魔法と魔術
「今日は魔法と魔術について~おさらいしていきますよ~」
午後からのフレミーの授業は凶悪である。眠らせに来ているとしか思えない。
「魔法には大きく分けて~、ニ種類に分類されます~。一つは~皆さんが普段使っている~固有魔法ですね~。もう一つは~汎用魔法ですね~」
固有魔法は生まれた時からそれぞれが持つ魔法、基本的には全く別の魔法を持って生まれるものだが似た魔法、同じような魔法を持って生まれる事も珍しくない。血縁で同じ魔法を持つことも多い。汎用魔法は魔力を持つ者なら学び練習すれば誰でも使えるようになる魔法である。

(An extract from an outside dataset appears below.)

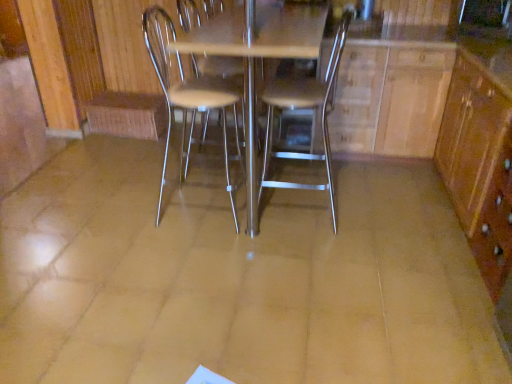 This screenshot has height=384, width=512. Identify the location of vacant space situated on the left part of metallic silver chair at center, the first chair when ordered from left to right. (132, 215). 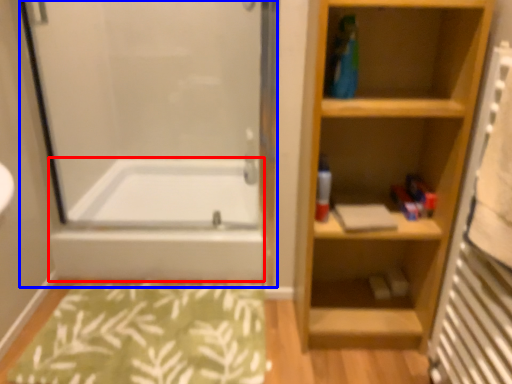 Question: Among these objects, which one is farthest to the camera, bathtub (highlighted by a red box) or screen door (highlighted by a blue box)?

Choices:
 (A) bathtub
 (B) screen door

Answer: (A)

「当学院では~火、水、土、風、雷、氷、光、闇、全ての~汎用魔法を教えています~。自分の適性にあったものを~どんどん覚えていってくださいね~」
誰でも使えるようになるといっても適性というものがある。向き不向きがあり、全てを使えるようになる者はそういない。使えたとしても汎用魔法には下級、中級、上級、特級があり、それら全てを使えるのは学院長くらいである。

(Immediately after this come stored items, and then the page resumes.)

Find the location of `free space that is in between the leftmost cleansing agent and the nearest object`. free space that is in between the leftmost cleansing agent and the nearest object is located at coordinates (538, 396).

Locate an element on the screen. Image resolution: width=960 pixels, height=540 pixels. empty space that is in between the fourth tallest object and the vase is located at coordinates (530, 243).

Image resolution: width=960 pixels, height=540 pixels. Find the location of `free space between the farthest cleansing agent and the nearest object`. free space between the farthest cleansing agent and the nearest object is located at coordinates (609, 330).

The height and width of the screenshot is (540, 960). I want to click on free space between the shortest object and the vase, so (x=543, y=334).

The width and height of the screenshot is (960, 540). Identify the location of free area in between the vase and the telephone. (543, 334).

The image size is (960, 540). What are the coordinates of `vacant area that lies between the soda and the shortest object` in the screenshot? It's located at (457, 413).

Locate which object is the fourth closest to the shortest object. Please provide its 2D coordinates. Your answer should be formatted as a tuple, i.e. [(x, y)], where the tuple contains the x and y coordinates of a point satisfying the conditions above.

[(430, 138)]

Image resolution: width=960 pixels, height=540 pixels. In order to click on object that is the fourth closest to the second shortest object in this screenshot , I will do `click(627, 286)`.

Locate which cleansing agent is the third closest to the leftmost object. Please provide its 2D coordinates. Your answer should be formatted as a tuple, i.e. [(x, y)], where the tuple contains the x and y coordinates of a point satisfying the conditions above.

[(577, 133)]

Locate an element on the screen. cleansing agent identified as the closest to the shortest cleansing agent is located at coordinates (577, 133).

「次に魔術についてですが~、魔術とは~魔力戦闘術の略省ですね~。魔力を用いた戦闘技術、それが魔術です~。なので魔法も魔術の内の一つになりますね~。魔法の他に魔道具、魔力障壁、身体強化などがそうですね~。魔法陣や~魔力を流して自然治癒力を高めるのもありますが~これは日常生活でも使えることです~、特に治癒強化は~応急処置として覚えておいて損は無いですよ~」
時計を確認すると、授業終了の時間が迫っていた。
「もうそろそろ時間ですね~、何か質問などありますか~?」
「先生、一ついいですか?」
「なんですかシュヴァルツ君~?」
「また鎮静魔法が漏れてますよ」
「あら~?」
春の陽気に、空腹の満たされた午後、そこに間延びした喋り方での授業にリラックスさせる鎮静魔法を流すのだからたまったものではない。授業を最後まで聞いていたのはショウくらいのものだった。
「今回の授業内容も試験に出ますからね~」
(成績上げる気ないのでは?)
午後の授業って眠くなると思うんですよね。